- _INPUT_:
━━━
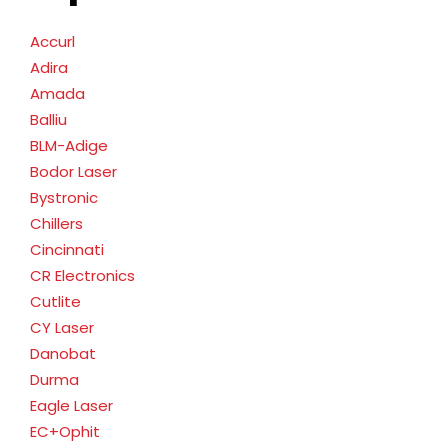
Accurl
Adira
Amada
Balliu
BLM-Adige
Bodor Laser
Bystronic
Chillers
Cincinnati
CR Electronics
Cutlite
CY Laser
Danobat
Durma
Eagle Laser
EC+Ophit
━━━
- _PROBLEM REQUIREMENTS_: The entries above need to be transcribed exactly, with the images left out.

- _SOLUTION TO THE EXERCISE_:
Accurl
Adira
Amada
Balliu
BLM-Adige
Bodor Laser
Bystronic
Chillers
Cincinnati
CR Electronics
Cutlite
CY Laser
Danobat
Durma
Eagle Laser
EC+Ophit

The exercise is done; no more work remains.